WHAT YOU SHOULD DO:
Lines from the listing that hold the string "will" are what you should return.
-- STORED DATA follows --
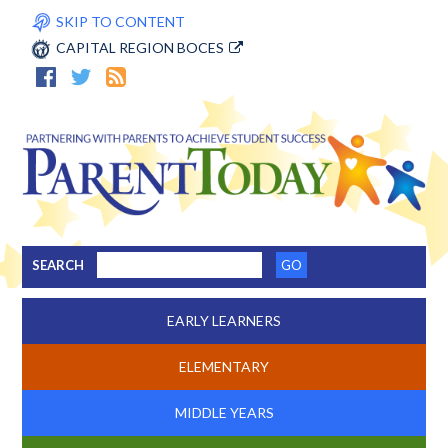
SKIP TO CONTENT
CAPITAL REGION BOCES
SEARCH
EARLY LEARNERS
ELEMENTARY
MIDDLE YEARS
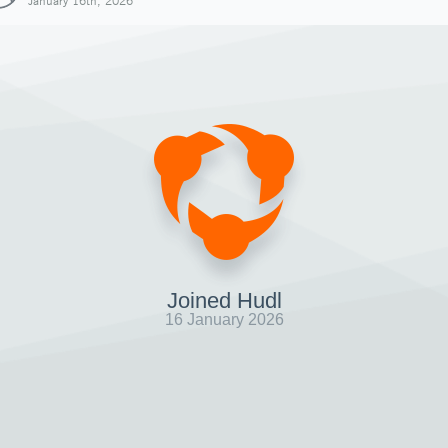
January 16th, 2026
Joined Hudl
16 January 2026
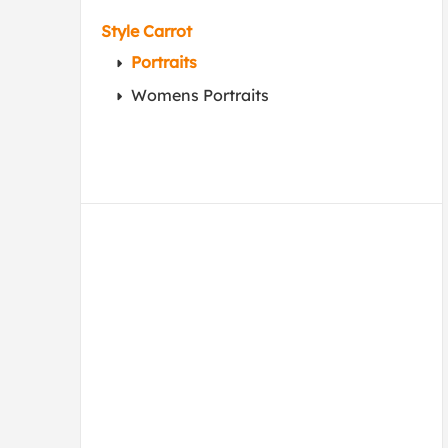
Style Carrot
Portraits
Womens Portraits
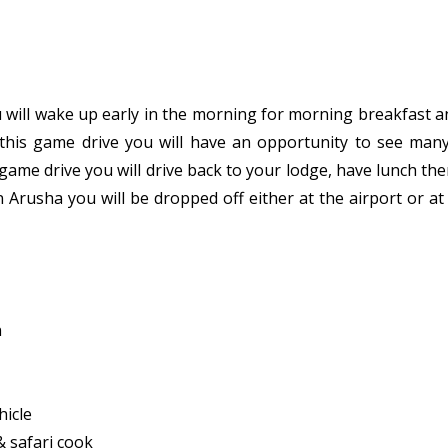
 will wake up early in the morning for morning breakfast an
this game drive you will have an opportunity to see many 
ame drive you will drive back to your lodge, have lunch the
n Arusha you will be dropped off either at the airport or a
n
hicle
 & safari cook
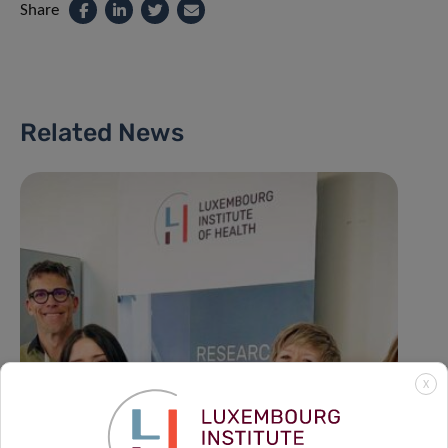
Share
Related News
X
-- STORED DATA concluded --
ANSWER BOX:
 will wake up early in the morning for morning breakfast an
this game drive you will have an opportunity to see many 
ame drive you will drive back to your lodge, have lunch the
n Arusha you will be dropped off either at the airport or a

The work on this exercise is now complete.